A second problem addressed is the need of high quality spatial-temporal data of hospital infection spread. To this end, we have proposed and implemented a simulation model and its simulator. The objective of the simulation model is to generate clinically realistic spatial-temporal data of infection outbreaks within hospitals. We adopted an agent-oriented approach combining spatial-temporal logic of the agents together with clinical semantic obtained from external epidemiological models. The main objectives of the simulation are the movements of patients through a hospital, and the infection and transmission of an MDR-bacteria disease. For this reason, our model consists of one type of agent: patients. To study the evolution of patient’s infection, each one is associated with a health state. This state is an abstraction of their situation at any given time so as to adapt it to the SEIRD epidemic model (Fig. 1).

Agents can interact with each other if they share a room, and they can also interact with the environment. A contagion can occur in these interactions if one of the patients is infected or if the environment is contaminated.

For our hospital model, we have considered a two-story hospital, where we take into account the most likely areas in which a hospitalized patient can become infected: emergency room, radiology rooms, operating rooms, ward rooms and the Intensive Care Unit.

The simulations follow a discrete-time step-based approach. In each step of the simulation, patients can move from their current location to an available place in the hospital. Our proposal also simulates admissions and discharges. In addition to this, the health status of patients can change and the different places within the hospital can be contaminated or disinfected.
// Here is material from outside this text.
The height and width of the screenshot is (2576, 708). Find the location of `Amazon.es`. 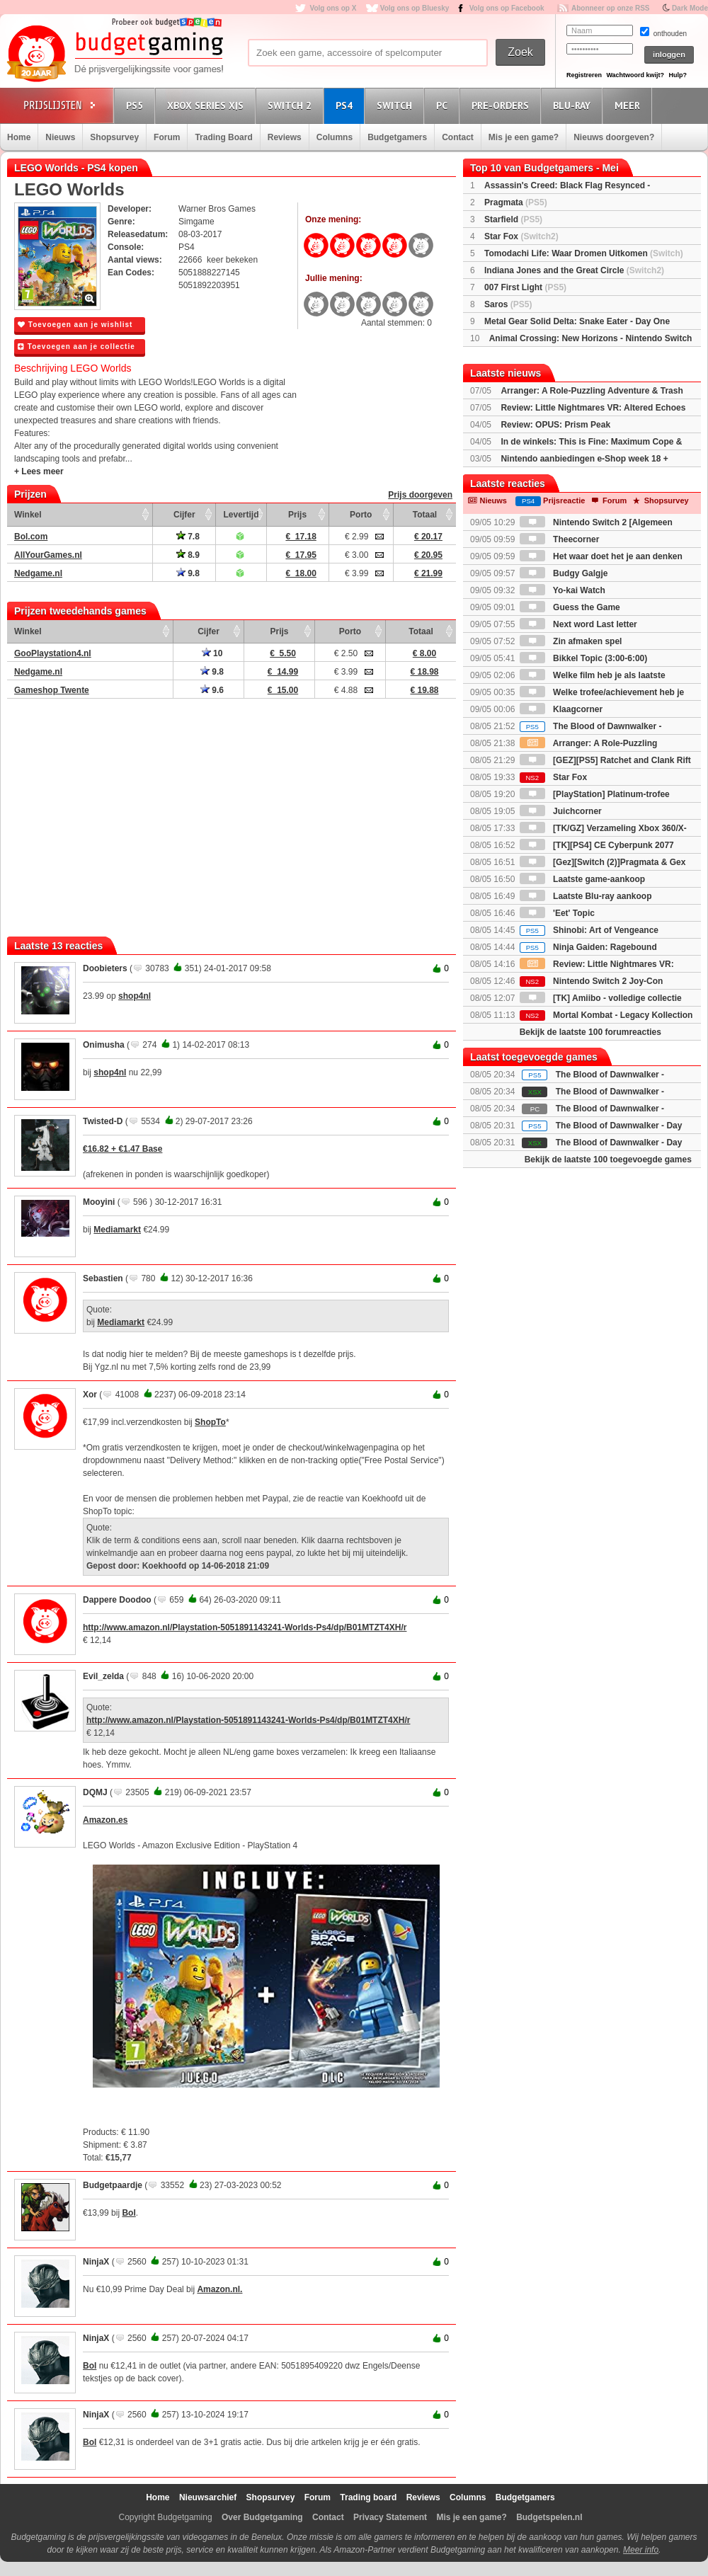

Our preliminary experiments have been conducted considering Clostridium Difficile infection (CDI) since it is the main cause of infectious diarrhea in hospitalized patients. Both its incidence and the severity of clinical manifestations have increased notoriously in recent years [9]. In order to obtain a fair comparative with state-of-the-art proposals, we have based part of our methodology on [5, 6, 12]. The results from these experiments are outlined in Fig. 2.

Fig. 1.
figure 1

SEIRD epidemic model.

Fig. 2.
figure 2

Simulator results.

4 Current State

This thesis project started in October 2020 and we are reaching the halfway point of work. The current pandemic scenario has slowed down certain activities, particularly advice from the medical team.

We are waiting to publish the systematic review and we expect to have results from the simulator in the coming weeks. We are starting to run some tests to visualize the data output that we are getting from the simulator.